In the records below, find the line that contains "The Sea King" and the line that contains "Democratic National Convention", then retype exactly those two lines and every line between them.

★ ★ ★

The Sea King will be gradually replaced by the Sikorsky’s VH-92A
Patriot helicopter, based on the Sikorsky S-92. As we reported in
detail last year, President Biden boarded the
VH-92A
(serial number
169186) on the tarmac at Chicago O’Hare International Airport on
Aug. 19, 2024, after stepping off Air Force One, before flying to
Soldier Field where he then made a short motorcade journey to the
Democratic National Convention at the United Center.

★ ★ ★

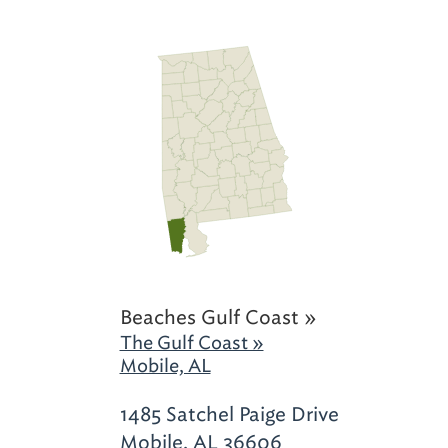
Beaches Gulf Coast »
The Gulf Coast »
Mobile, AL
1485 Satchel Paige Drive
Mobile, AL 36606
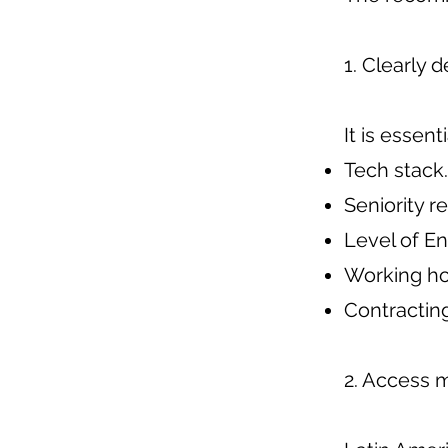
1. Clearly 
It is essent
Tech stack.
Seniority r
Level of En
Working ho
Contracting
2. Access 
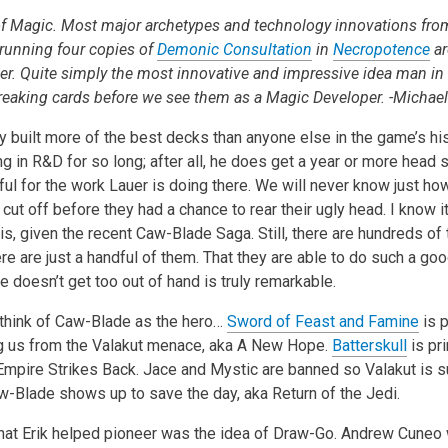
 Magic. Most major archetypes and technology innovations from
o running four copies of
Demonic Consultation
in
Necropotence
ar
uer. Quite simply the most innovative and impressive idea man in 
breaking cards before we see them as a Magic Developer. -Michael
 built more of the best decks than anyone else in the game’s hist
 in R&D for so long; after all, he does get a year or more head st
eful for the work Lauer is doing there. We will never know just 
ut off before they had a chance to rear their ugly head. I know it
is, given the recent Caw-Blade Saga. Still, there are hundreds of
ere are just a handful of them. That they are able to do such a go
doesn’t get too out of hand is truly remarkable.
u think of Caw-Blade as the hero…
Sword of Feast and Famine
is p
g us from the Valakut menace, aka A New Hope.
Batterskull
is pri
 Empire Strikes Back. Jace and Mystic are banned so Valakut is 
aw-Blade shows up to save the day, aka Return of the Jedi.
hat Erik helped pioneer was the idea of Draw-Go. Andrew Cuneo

★ ★ ★

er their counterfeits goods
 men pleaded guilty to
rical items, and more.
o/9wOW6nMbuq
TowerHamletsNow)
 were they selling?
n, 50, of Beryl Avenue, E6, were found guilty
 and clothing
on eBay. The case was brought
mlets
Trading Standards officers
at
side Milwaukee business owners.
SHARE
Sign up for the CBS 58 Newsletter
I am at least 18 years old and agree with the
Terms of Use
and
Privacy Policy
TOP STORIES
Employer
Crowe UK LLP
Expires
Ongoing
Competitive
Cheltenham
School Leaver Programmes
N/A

★ ★ ★

Worked solution:
The Sea King will be gradually replaced by the Sikorsky’s VH-92A
Patriot helicopter, based on the Sikorsky S-92. As we reported in
detail last year, President Biden boarded the
VH-92A
(serial number
169186) on the tarmac at Chicago O’Hare International Airport on
Aug. 19, 2024, after stepping off Air Force One, before flying to
Soldier Field where he then made a short motorcade journey to the
Democratic National Convention at the United Center.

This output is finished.